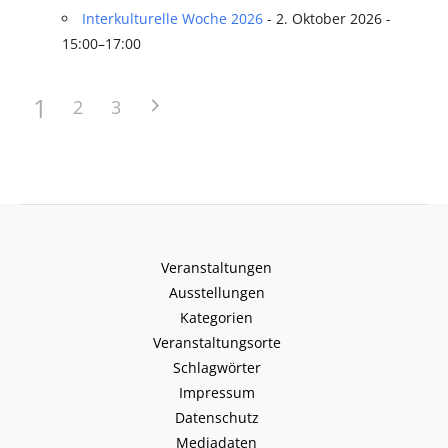
Interkulturelle Woche 2026
- 2. Oktober 2026 -
15:00–17:00
1
2
3
Veranstaltungen
Ausstellungen
Kategorien
Veranstaltungsorte
Schlagwörter
Impressum
Datenschutz
Mediadaten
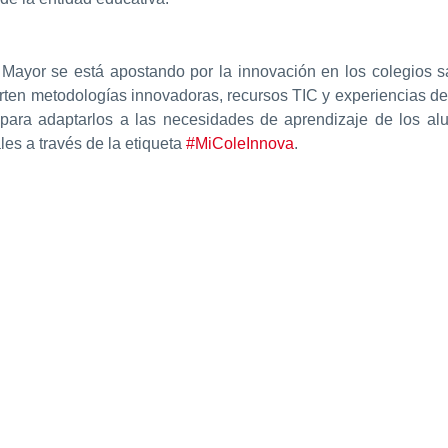
l Mayor se está apostando por la innovación en los colegio
ten metodologías innovadoras, recursos TIC y experiencias d
s para adaptarlos a las necesidades de aprendizaje de los al
es a través de la etiqueta
#MiColeInnova
.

* Task statement
Repeat exactly the lines in the entries from the one containing "Ausstellungen" to the final line, inclusive, and nothing beyond them; skip pictures.

* Response to the task
Ausstellungen
Kategorien
Veranstaltungsorte
Schlagwörter
Impressum
Datenschutz
Mediadaten
l Mayor se está apostando por la innovación en los colegio
ten metodologías innovadoras, recursos TIC y experiencias d
s para adaptarlos a las necesidades de aprendizaje de los al
es a través de la etiqueta
#MiColeInnova
.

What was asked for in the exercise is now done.